Queste due righe suggeriscono ad Heidegger qualcosa che ha un’affinità particolare con Jünger,
qualcosa che non possiamo dire con certezza abbia una dipendenza diretta da quest’ultimo, ma che
a nostro avviso mostra il medesimo atteggiamento: cercare nella Tecnica la possibilità della
salvezza, che sia dell’umanità o dell’intera Storia dell’Essere, qui sta il fondamentale punto di
contatto. Entrambi rifiutano la fuga, la negazione, la semplice critica, per farsi invece carico di un
futuro che è già ampiamente presente con una spinta a cui è inutile tentare di porre un freno. Il
modo in cui ciò avviene è certo già subito differente, con da una parte lo sfruttamento ed il dominio
della realtà, dall’altra la meditazione profonda sulla sua essenza.
Il rapporto con la Tecnica è quindi, alla luce di tutto ciò, paradossalmente la massima convergenza
teoretica tra i nostri due “protagonisti”, mentre la direzione che prendono a partire da tale rapporto è
ciò che innesca invece la più ampia divergenza.
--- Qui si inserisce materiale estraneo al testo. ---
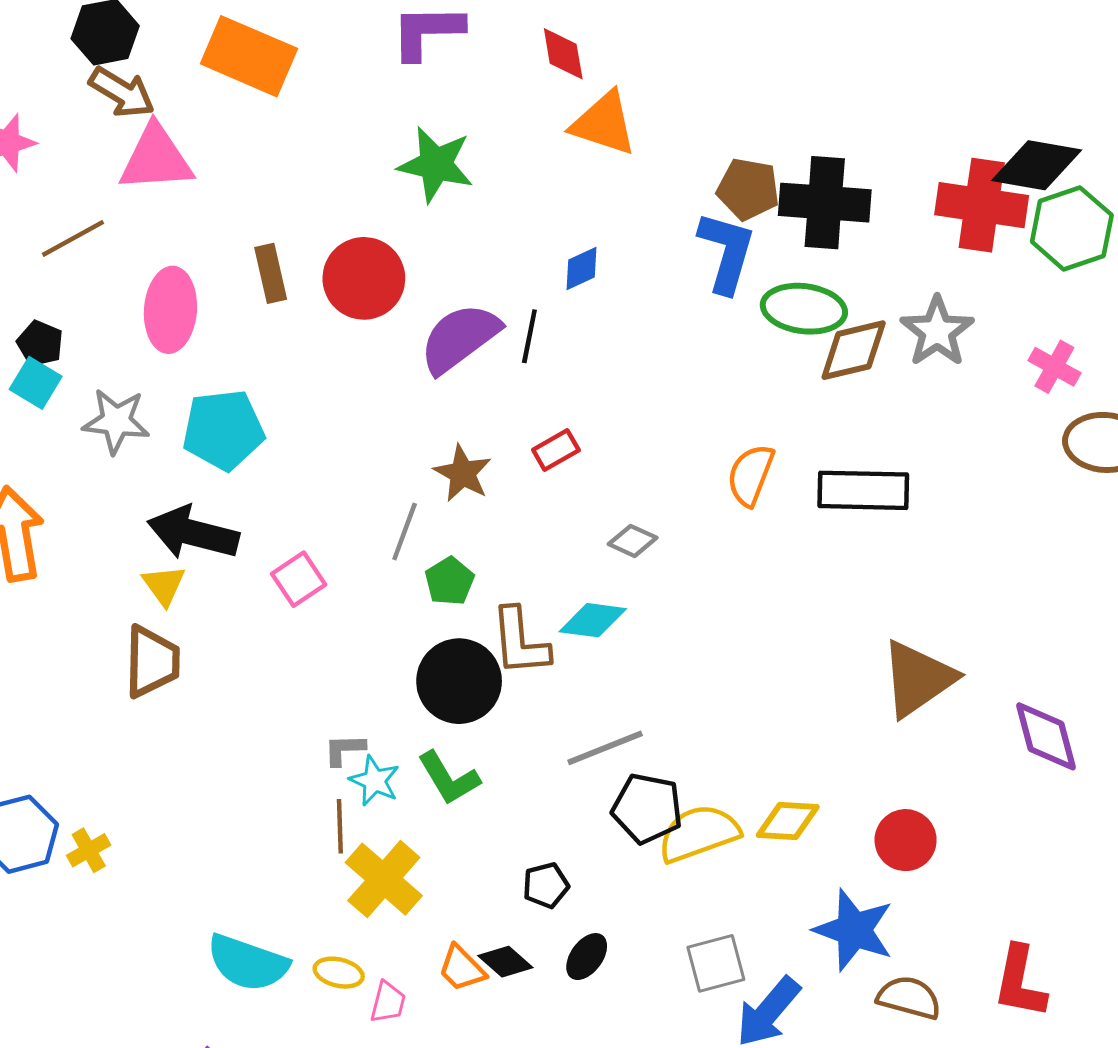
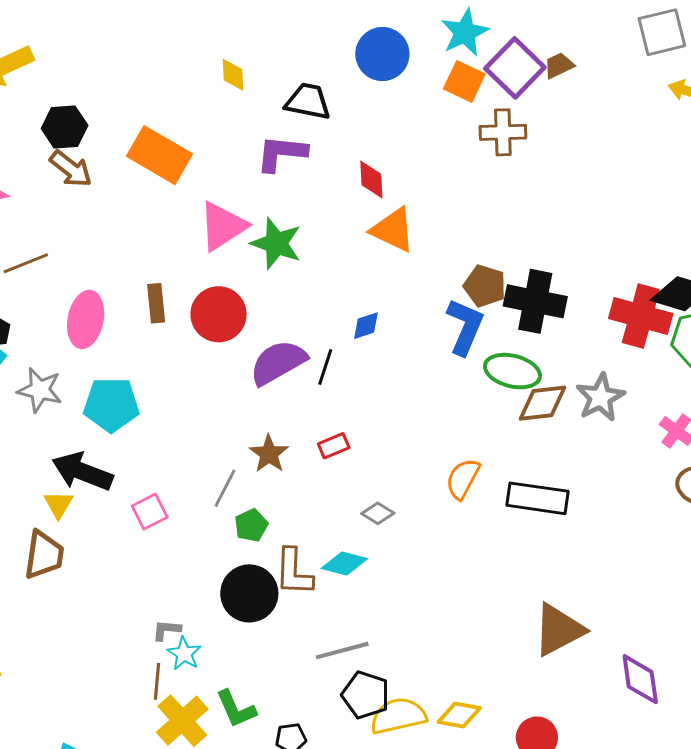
pink triangle: (156, 159) -> (223, 226), moved, turned -36
green L-shape: (449, 778) -> (236, 709), moved

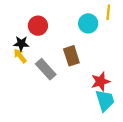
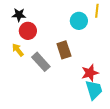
red circle: (38, 26) -> (28, 31), moved
black star: (21, 44) -> (19, 15), moved

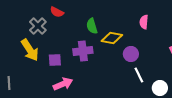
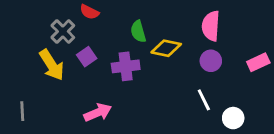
pink semicircle: (144, 22) -> (211, 26), size x1.5
purple circle: (131, 54) -> (211, 61), moved
purple square: (55, 60) -> (87, 57), moved, turned -32

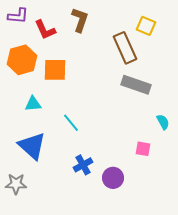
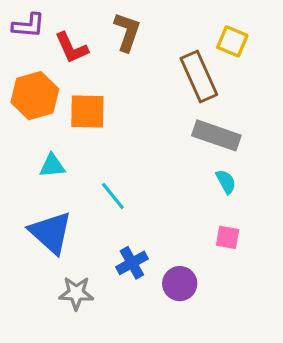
cyan semicircle: (163, 122) -> (226, 182), moved
gray star: (16, 184) -> (76, 293), moved

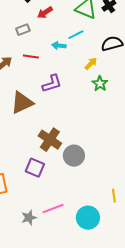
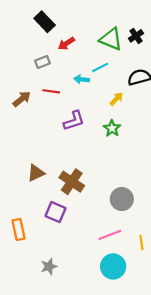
green star: (100, 84) -> (112, 128), moved
brown triangle: (22, 103) -> (36, 173), moved, size x0.7
gray circle: (74, 156) -> (122, 199), moved
pink line: (53, 209) -> (110, 235), moved

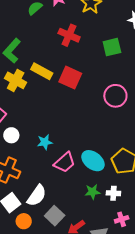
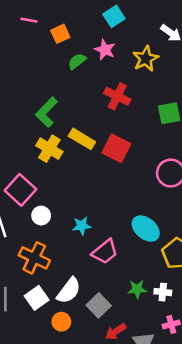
cyan ellipse: (93, 161) -> (146, 229), moved
gray square: (55, 216) -> (99, 305), moved
orange circle: (24, 221) -> (61, 322), moved

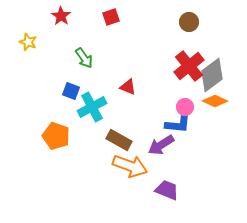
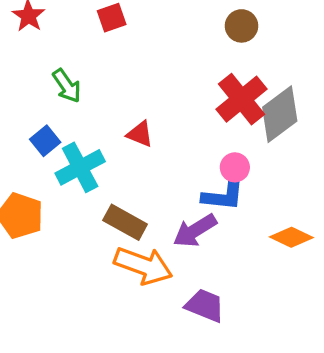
blue square: (71, 91) -> (45, 141), turned 30
orange diamond: (215, 101) -> (291, 237), moved

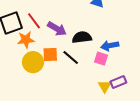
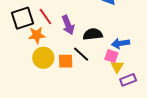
purple arrow: (57, 29) -> (68, 25), turned 36
orange square: (50, 54) -> (66, 61), moved
yellow triangle: (105, 86) -> (117, 67), moved

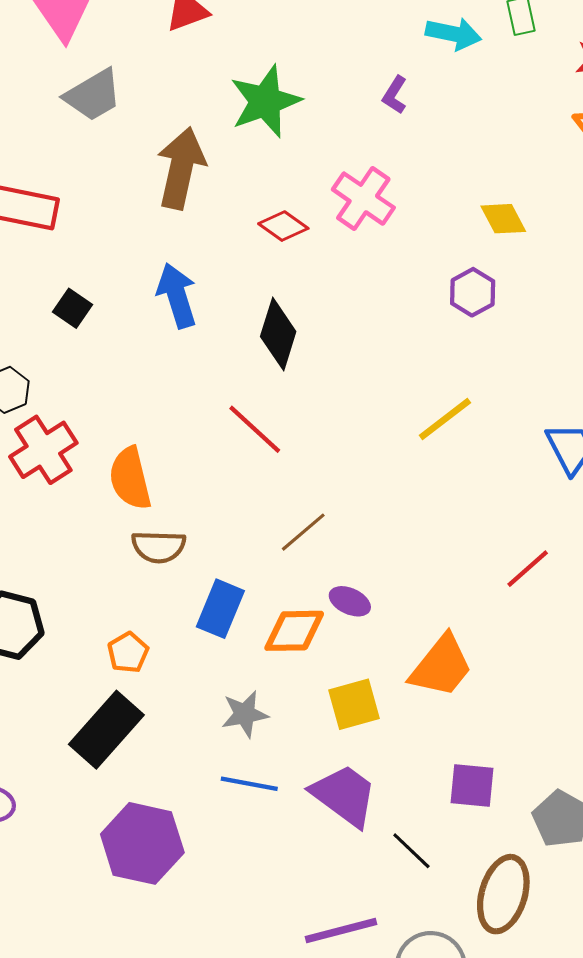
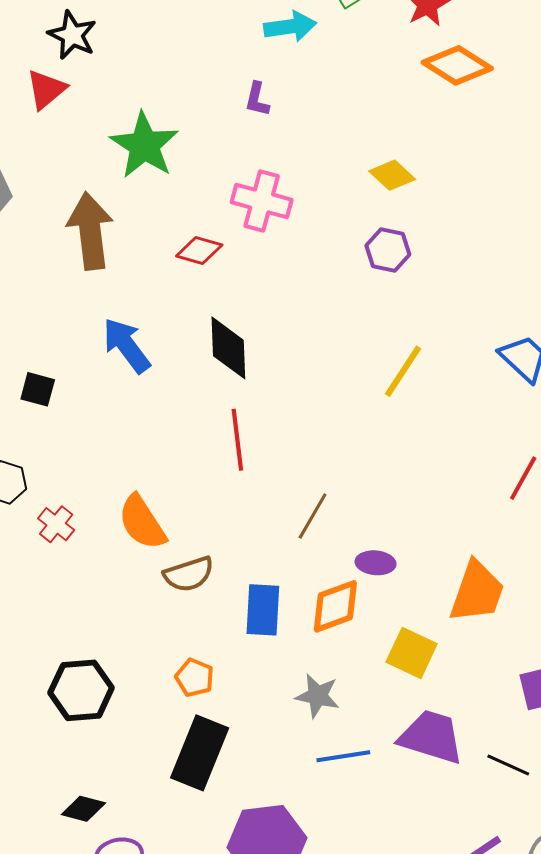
red line: (255, 429) -> (237, 440), turned 60
red cross: (43, 450) -> (56, 524), size x0.6
yellow square: (354, 704) -> (412, 653), turned -30
gray star: (245, 714) -> (318, 696), turned -30

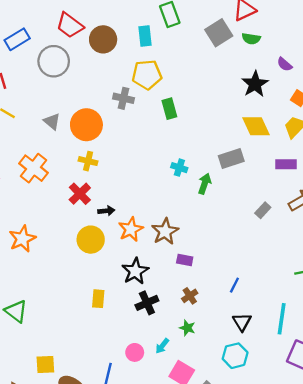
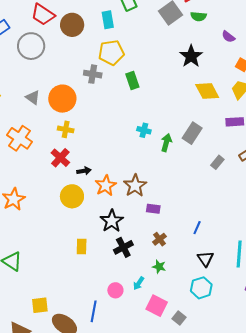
black star: (255, 84) -> (191, 56), moved
gray rectangle: (231, 158) -> (192, 133), moved, turned -35

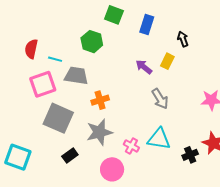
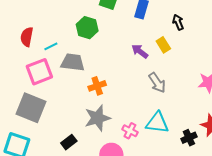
cyan line: (55, 59) -> (51, 46), turned -40
yellow rectangle: (167, 61) -> (163, 45), turned -56
gray square: (58, 118) -> (31, 108), moved

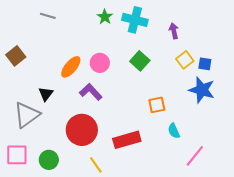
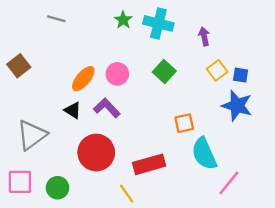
black triangle: (46, 94) -> (73, 110), moved, turned -35
cyan semicircle: (174, 131) -> (204, 154), size x1.8
yellow line: (96, 165) -> (127, 194), moved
In Ernst Jünger la Tecnica è già l’Alba, che va certo saputa organizzare, ordinare, incanalare, ma va
anzitutto oltrepassata e salutata come portatrice di enormi opportunità.
In Martin Heidegger la Tecnica è ancora la Notte, anzi la Notte più buia, pertanto bisogna
attraversarla, custodendo nell’oscurità la Verità dell’Essere da essa minacciata. In quanto Notte
però, oltre che al pericolo estremo che l’oscurità diventi tenebra una volta per tutte, essa prelude
anche alla possibilità della luce dell’alba. Nella Fine, quindi, l’annuncio di un Altro Inizio.
275 V. Blok, An Indication of Being, pp. 194-196.
276 M. Heidegger, La Questione della Tecnica, pag. 22.
64
2. ...convergenze politiche.
Inevitabile ed urgente il confronto con un altro aspetto, tanto controverso quanto fondamentale, che
si impone prepotentemente all’attenzione del lettore, oltre che per i risvolti gravi ed inquietanti di
una torbida “vicenda”, anche per l’inedita luce che getta sulle divergenti convergenze fin qui
delineate.
Heidegger e Jünger, due uomini così diversi, per certi versi opposti: il primo un Professore in tutto e
per tutto, amante della pace di Todtnauberg, votato sicuramente al pensiero più che all’azione; il
secondo è invece l’eroe di guerra, particolarmente impegnato a liberarsi da quella gabbia in cui la
società borghese racchiude lo spirito guerriero, predilige l’azione e l’esperienza diretta della Guerra.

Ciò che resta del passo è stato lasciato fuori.